Alternativas Sustentáveis: Biopesticidas e Manejo Integrado nas Universidades

Universidades impulsionam transição. UFMG e Embrapa (parceria) isolam compostos antifúngicos de plantas nativas para soja. UNICAMP pesquisa fungos entomopatogênicos contra lagartas do cartucho no milho, com eficácia de 80% em testes de campo.

  • UFRGS: Governança antecipatória de IA em agricultura para otimizar aplicações.
  • UFMT: Estudos em Mato Grosso mostram IPM (Manejo Integrado de Pragas) reduzindo 50% de agrotóxicos em algodão.
  • UFPR: Biopesticidas à base de neem, com campo experimental em PR.

Essas inovações alinham-se à meta ONU, promovendo agricultura regenerativa.Carreira em pesquisa agrícola

Pesquisa biopesticidas em universidades brasileiras

Impactos no Mato Grosso: Soja, Milho e Algodão sob Escrutínio Acadêmico

O estado líder em produção usa 25% dos agrotóxicos nacionais. Estudos da UFMT e Unemat ligam altas taxas de malformações congênitas (2x média nacional) à exposição pré-natal. Análise de 2016-2017 mostrou 97% dos municípios excedendo limites OMS de PM2.5, agravado por deriva de pulverizações aéreas.

Pesquisa da FURG confirma contaminação em solos de soja, com meia-vida de 200 dias para alguns herbicidas.

Perspectivas de Políticas Públicas e o Papel das Universidades

Universidades influenciam via pareceres ao Mapa e Anvisa. Fiocruz defende proibição de 14 substâncias UE-banidas. Plataformas como Plataforma Agrotóxicos Brasil (USP/Fiocruz) monitoram aprovações, propondo PL para redução 50% até 2030.

Para profissionais, oportunidades crescem em toxicologia ambiental. Confira vagas em higher-ed-jobs e oportunidades no Brasil.

a flag on a boat in the water

Photo by Daniel Granja on Unsplash

Visão Futura: Inovação Acadêmica para uma Agricultura Menos Tóxica

Projetos FAPESP/CNPq financiam genômica de pragas resistentes (UNESP) e IA para previsão de infestações (UFPR). Perspectiva: Brasil pode liderar biopesticidas na América Latina até 2030, reduzindo TAT em 40% com adoção IPM.

Estudantes de agronomia e ecologia têm papel crucial. Avalie professores em rate-my-professor e busque conselhos de carreira.

Em resumo, o estudo global reforça urgência, mas pesquisas universitárias oferecem caminhos viáveis para sustentabilidade.
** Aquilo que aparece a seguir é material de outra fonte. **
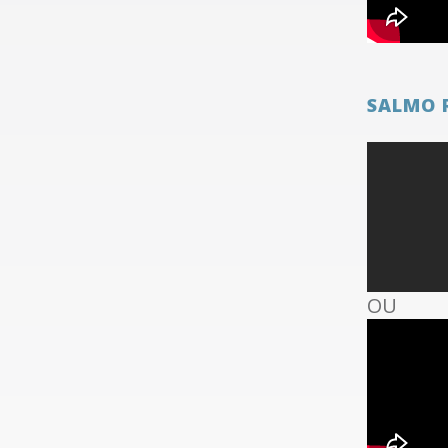
SALMO 
OU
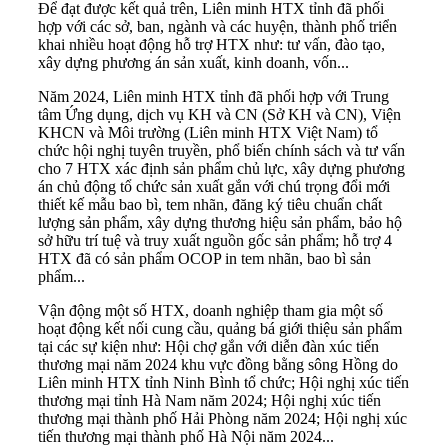
Để đạt được kết quả trên, Liên minh HTX tỉnh đã phối
hợp với các sở, ban, ngành và các huyện, thành phố triển
khai nhiều hoạt động hỗ trợ HTX như: tư vấn, đào tạo,
xây dựng phương án sản xuất, kinh doanh, vốn...
Năm 2024, Liên minh HTX tỉnh đã phối hợp với Trung
tâm Ứng dụng, dịch vụ KH và CN (Sở KH và CN), Viện
KHCN và Môi trường (Liên minh HTX Việt Nam) tổ
chức hội nghị tuyên truyền, phổ biến chính sách và tư vấn
cho 7 HTX xác định sản phẩm chủ lực, xây dựng phương
án chủ động tổ chức sản xuất gắn với chú trọng đổi mới
thiết kế mẫu bao bì, tem nhãn, đăng ký tiêu chuẩn chất
lượng sản phẩm, xây dựng thương hiệu sản phẩm, bảo hộ
sở hữu trí tuệ và truy xuất nguồn gốc sản phẩm; hỗ trợ 4
HTX đã có sản phẩm OCOP in tem nhãn, bao bì sản
phẩm...
Vận động một số HTX, doanh nghiệp tham gia một số
hoạt động kết nối cung cầu, quảng bá giới thiệu sản phẩm
tại các sự kiện như: Hội chợ gắn với diễn đàn xúc tiến
thương mại năm 2024 khu vực đồng bằng sông Hồng do
Liên minh HTX tỉnh Ninh Bình tổ chức; Hội nghị xúc tiến
thương mại tỉnh Hà Nam năm 2024; Hội nghị xúc tiến
thương mại thành phố Hải Phòng năm 2024; Hội nghị xúc
tiến thương mại thành phố Hà Nội năm 2024...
Frequently Asked Questions

📊O que é TAT (Total Applied Toxicity)?

TAT mede o risco ecológico ponderando volume aplicado pela toxicidade específica para grupos de espécies, conforme estudo Science.59

🌱Por que o Brasil é líder em toxicidade de agrotóxicos?
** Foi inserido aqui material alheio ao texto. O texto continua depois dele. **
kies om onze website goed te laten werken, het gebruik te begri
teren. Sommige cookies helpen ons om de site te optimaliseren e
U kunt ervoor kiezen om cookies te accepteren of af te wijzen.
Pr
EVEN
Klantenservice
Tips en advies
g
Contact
Expansão de soja/milho/algodão no MT exige alto uso; aprovações recorde em 2025 de produtos tóxicos banidos na UE.

🩺Quais impactos na saúde segundo Fiocruz?

Intoxicações agudas/crônicas, câncer, malformações; 25 mil casos/ano no SINAN. Vagas em saúde pública.
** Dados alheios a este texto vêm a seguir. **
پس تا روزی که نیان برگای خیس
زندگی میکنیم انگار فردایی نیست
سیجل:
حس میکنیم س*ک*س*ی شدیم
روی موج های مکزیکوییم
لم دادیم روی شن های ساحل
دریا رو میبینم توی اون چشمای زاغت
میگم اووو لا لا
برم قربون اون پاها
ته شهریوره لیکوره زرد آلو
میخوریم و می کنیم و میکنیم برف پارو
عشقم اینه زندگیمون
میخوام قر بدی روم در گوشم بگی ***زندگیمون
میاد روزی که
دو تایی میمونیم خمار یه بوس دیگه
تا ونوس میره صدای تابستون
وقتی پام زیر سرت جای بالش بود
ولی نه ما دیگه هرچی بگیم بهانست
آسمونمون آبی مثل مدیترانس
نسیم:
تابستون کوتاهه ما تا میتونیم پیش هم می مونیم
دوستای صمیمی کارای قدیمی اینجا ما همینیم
🔬Pesquisas da USP sobre resíduos?

Detecção em águas amazônicas e solos; projetos FAPESP em ESALQ monitoram glifosato.

🐛Alternativas como biopesticidas nas unis?

UNESP testa Bacillus thuringiensis; UFMG compostos naturais para soja, reduzindo 30% uso químico.

🦋Impacto na biodiversidade brasileira?

Declínio de polinizadores; contaminação em UCs como parques nacionais, per USP/UNESP.

🌽Mato Grosso: estatísticas de uso?

25% nacional em soja/milho; malformações 2x média, per UFMT.

📜Qual papel das universidades em políticas?

Pareceres ao Mapa/Anvisa; Plataforma Agrotóxicos Brasil (USP/Fiocruz).

🌍Metas ONU 2030: Brasil no caminho?

Chile avança; Brasil precisa IPM/orgânicos. Unis lideram inovação.

💼Oportunidades de carreira em pesquisa?

Toxicologia, agronomia sustentável. Veja university-jobs e career-advice.

🛡️Como biopesticidas combatem resistência?

Menor risco de resistência vs químicos; testes UNESP mostram eficácia.